Step 2: Make it precise, to ensure every pixel is produced identically
We have explained how the image is structured by design - a perfectly tessellated pattern - but that is all irrelevant if the system is incapable of delivering close to the design intent. Key to that is precision - shape, speed and repeatability. We’re afraid we can’t give away all our trade secrets, but hopefully enough to be interesting.
First of all, we need to ensure that every pixel is constructed identically, colour density aside, and is where it is supposed to be. This comes down to the optics of our system, the very high precision mechanical axes, on-the-fly electronic compensation and timing. Every pixel is produced under identical physical conditions and with accuracy at the micron scale. This level of reproducibility cannot be achieved by laser or enlargement systems at the speeds required.
It helps that we have 576 channels of light rather than 3. We can control output better because we have more time, and by scanning the head rather than bending the light with optics, we can always reproduce the same spot shape in perfect register, in three colours, wherever it is on the page.
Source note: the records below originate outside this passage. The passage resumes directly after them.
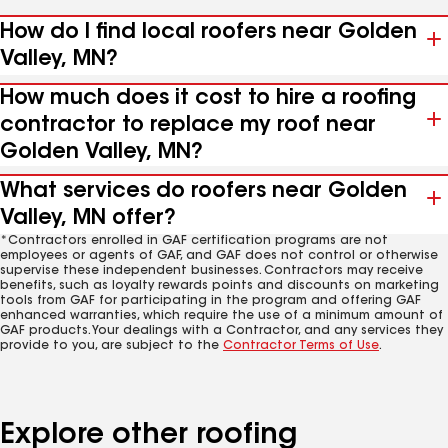
How do I find local roofers near Golden
Valley, MN?
How much does it cost to hire a roofing
contractor to replace my roof near
Golden Valley, MN?
What services do roofers near Golden
Valley, MN offer?
*Contractors enrolled in GAF certification programs are not
employees or agents of GAF, and GAF does not control or otherwise
supervise these independent businesses. Contractors may receive
benefits, such as loyalty rewards points and discounts on marketing
tools from GAF for participating in the program and offering GAF
enhanced warranties, which require the use of a minimum amount of
GAF products. Your dealings with a Contractor, and any services they
provide to you, are subject to the
Contractor Terms of Use
.
Explore other roofing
The next challenge is to control the intensity of the light to achieve the correct colour density. We do so with up to 11-bit control on each channel. This is equivalent to an inkjet head with up to 2048 levels of greyscale. We can achieve over 4 billion colours - all without white space, of course, because we are working in continuous tone. Of course we have to do it quickly - we are controlling 13 million flashes of light every second where the intensity of the light is varied in each and every flash between a level of 0 and 2048.
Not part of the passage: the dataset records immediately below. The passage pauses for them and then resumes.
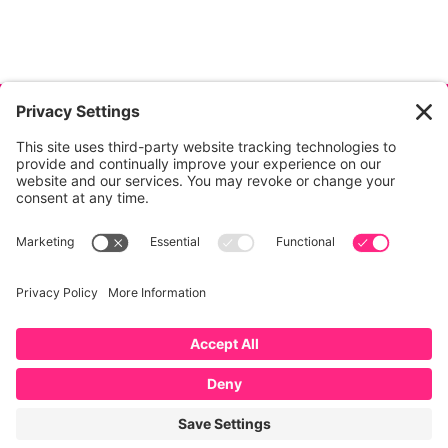
© Copyright
2026
, Jeanette Mihalchik, All Rights
Reserved.
Privacy
|
Terms
|
Cookies
|
Privacy
Settings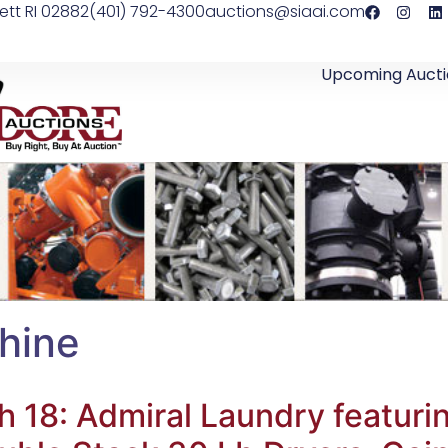
ett RI 02882
(401) 792-4300
auctions@siaai.com
Upcoming Aucti
hine
18: Admiral Laundry featurin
All of this is the start of what gives us the colour fidelity over halftone approaches. What makes things interesting is that all LEDs have a slightly different wavelength and behave slightly differently with regard to temperature - and they emit heat as they operate. We have to compensate for that constantly by ...but that’s where we have to stop or we will give away our secrets.
In summary, using LEDs, our optics and a precise multi-axis system gives us better opportunity to control and replicate over lasers, but brings its own challenges, which we know how to overcome. The result - as near perfect a pixel as can be achieved to date, without impacting the neighbouring pixel - and we’re already working on the next two advances because we are never satisfied.